--- Study material Enclosed Below ---

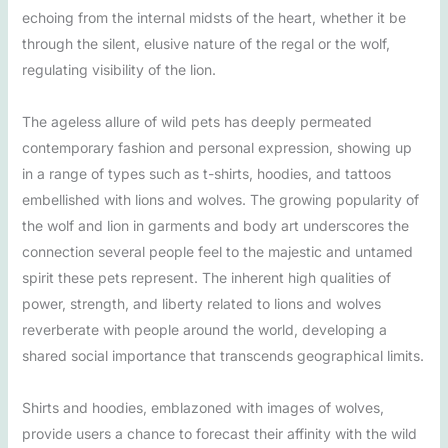
echoing from the internal midsts of the heart, whether it be
through the silent, elusive nature of the regal or the wolf,
regulating visibility of the lion.
The ageless allure of wild pets has deeply permeated
contemporary fashion and personal expression, showing up
in a range of types such as t-shirts, hoodies, and tattoos
embellished with lions and wolves. The growing popularity of
the wolf and lion in garments and body art underscores the
connection several people feel to the majestic and untamed
spirit these pets represent. The inherent high qualities of
power, strength, and liberty related to lions and wolves
reverberate with people around the world, developing a
shared social importance that transcends geographical limits.
Shirts and hoodies, emblazoned with images of wolves,
provide users a chance to forecast their affinity with the wild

--- End of Enclosed Study material ---

The span to give again runs from the line with "contemporary fashion and" through the last line of the records above; reproduce it exactly and nothing more.

contemporary fashion and personal expression, showing up
in a range of types such as t-shirts, hoodies, and tattoos
embellished with lions and wolves. The growing popularity of
the wolf and lion in garments and body art underscores the
connection several people feel to the majestic and untamed
spirit these pets represent. The inherent high qualities of
power, strength, and liberty related to lions and wolves
reverberate with people around the world, developing a
shared social importance that transcends geographical limits.
Shirts and hoodies, emblazoned with images of wolves,
provide users a chance to forecast their affinity with the wild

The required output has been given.